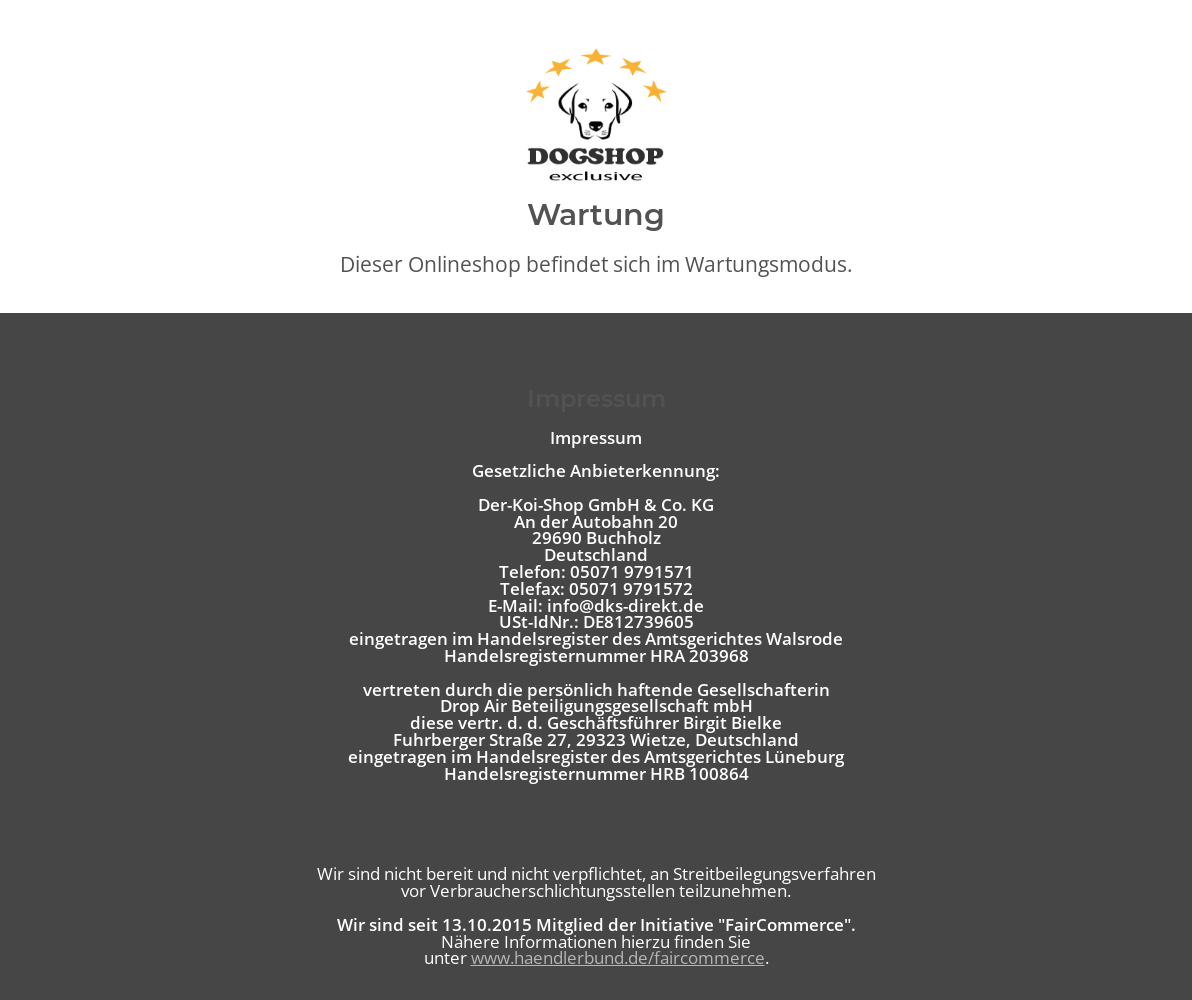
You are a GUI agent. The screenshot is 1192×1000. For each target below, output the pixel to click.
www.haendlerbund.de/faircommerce (618, 957)
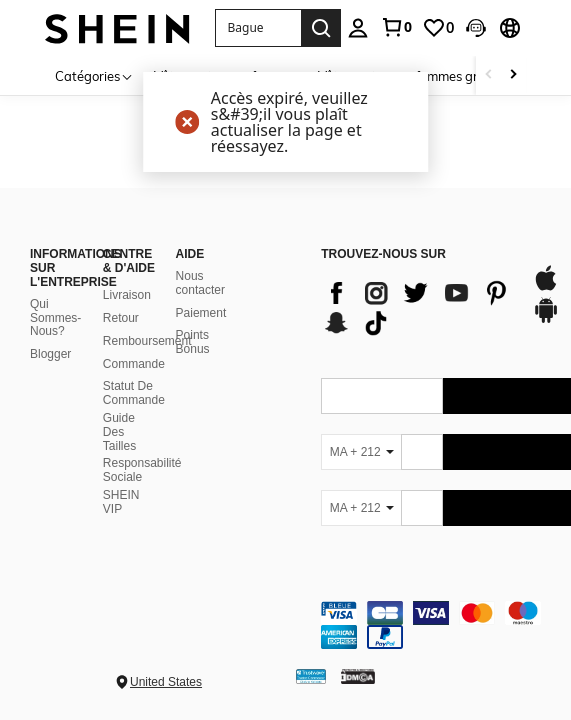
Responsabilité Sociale (142, 470)
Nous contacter (200, 283)
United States (166, 682)
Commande (134, 364)
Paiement (201, 313)
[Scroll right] (513, 75)
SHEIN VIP (121, 502)
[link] (396, 27)
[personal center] (358, 28)
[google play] (546, 320)
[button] (258, 28)
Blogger (50, 354)
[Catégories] (94, 75)
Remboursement (147, 341)
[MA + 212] (361, 452)
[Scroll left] (489, 75)
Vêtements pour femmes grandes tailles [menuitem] (435, 76)
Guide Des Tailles (119, 432)
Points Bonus (193, 342)
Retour (121, 318)
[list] (416, 308)
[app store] (546, 288)
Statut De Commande (134, 393)
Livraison (127, 295)
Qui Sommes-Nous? (55, 318)
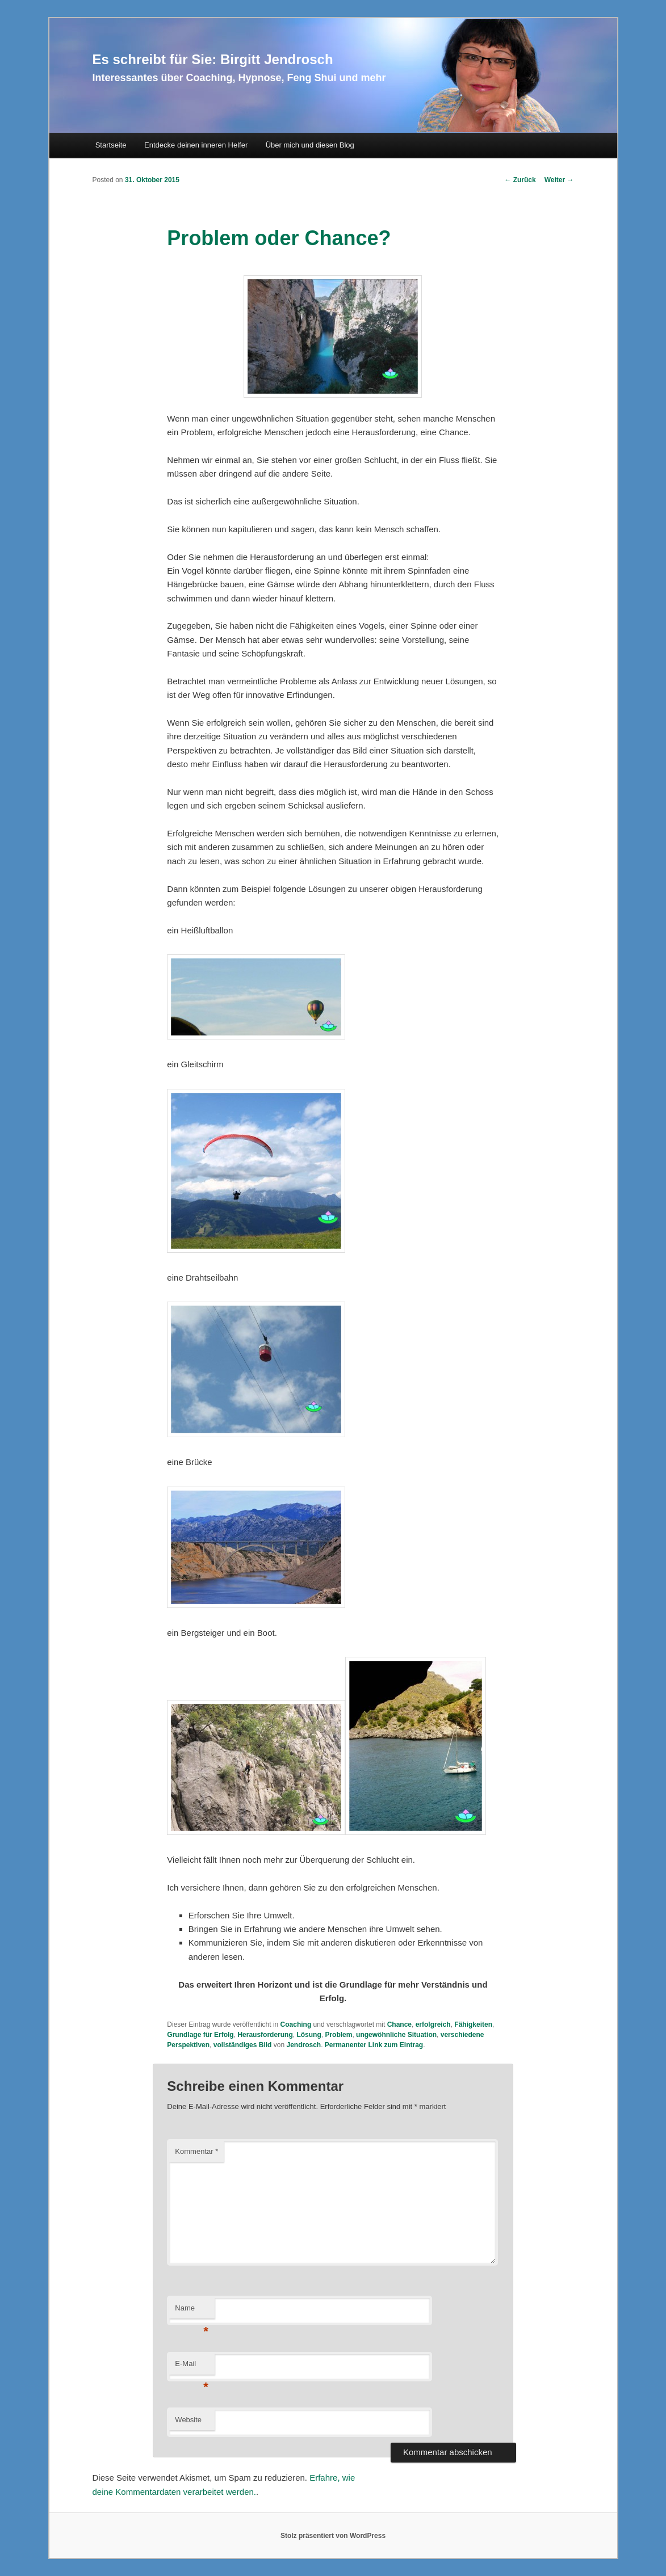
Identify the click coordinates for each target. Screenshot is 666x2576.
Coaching (296, 2024)
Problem (338, 2035)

------------------------------------------------------------------------

**DESCRIPTION OF THE TASK**
Could you print the data exactly as it appears and keep the pictures out?

**TASK OUTPUT**
You are a GUI agent. The screenshot is 1192×1000. For each target below, output the pixel to click.
www.haendlerbund.de/faircommerce (618, 957)
Responsabilité Sociale (142, 470)
Nous contacter (200, 283)
United States (166, 682)
Commande (134, 364)
Paiement (201, 313)
[Scroll right] (513, 75)
SHEIN VIP (121, 502)
[link] (396, 27)
[personal center] (358, 28)
[google play] (546, 320)
[button] (258, 28)
Blogger (50, 354)
[Catégories] (94, 75)
Remboursement (147, 341)
[MA + 212] (361, 452)
[Scroll left] (489, 75)
Vêtements pour femmes grandes tailles [menuitem] (435, 76)
Guide Des Tailles (119, 432)
Points Bonus (193, 342)
Retour (121, 318)
[list] (416, 308)
[app store] (546, 288)
Statut De Commande (134, 393)
Livraison (127, 295)
Qui Sommes-Nous? (55, 318)
Identify the click coordinates for each target. Screenshot is 666x2576.
Coaching (296, 2024)
Problem (338, 2035)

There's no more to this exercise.